Traité à la manière néoréaliste, ce très beau film, écrit, filmé et interprété par Amor Hakkar, mérite de figurer dans notre panthéon des films préférés parce qu’il traduit bien, à mon sens, le courage et l’abnégation d’un père dans un pays difficile (les Aurès) face à une bureaucratie impérieuse. Le film aurait d’ailleurs tout aussi bien pu s’appeler Père courage car il illustre la pugnacité d’un père qui recourt sans cesse à son imagination, son obstination et sa persévérance pour survivre et faire vivre sa famille. Tourné en langue berbère, La maison jaune met en scène à la fois des personnages attachants et des paysages d’une grande beauté dans leur aridité même.

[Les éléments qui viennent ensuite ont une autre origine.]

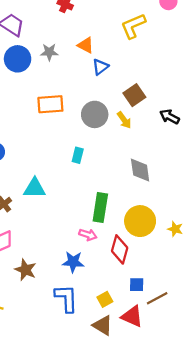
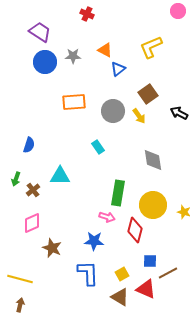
yellow L-shape: (133, 26) -> (151, 47), moved
cyan rectangle: (78, 155) -> (98, 147), turned -48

Lorsqu’il apprend par sa jeune fille que son fils est mort au cours d’un exercice alors qu’il faisait son service militaire, Mouloud, paysan pauvre qui arrache à la terre sèche et âpre des Aurès quelques pommes de terre, va chercher le corps de son fils. Sur la selle de sa Lambreta, entre tracteur et motocyclette pourvue d’une petite carriole, Mouloud part sur les routes comme le vieil homme de Une histoire vraie de David Lynch (1999). Obstiné et mélancolique, il sait qu’il doit accomplir ce voyage pour sauver la mémoire de son fils et guérir son épouse de sa tristesse. Filmé comme un road-movie qui ne manquera pas de donner au spectateur de grandes émotions esthétiques et sentimentales, l’histoire de Mouloud narre ce voyage initiatique qui lui permet de rencontrer des personnes qui vont, sans le savoir ni le vouloir vraiment, l’aider. Tous ces personnages représentent l’humanité généreuse, unie nolens volens contre le pouvoir arbitraire de la bureaucratie, et pas seulement algérienne.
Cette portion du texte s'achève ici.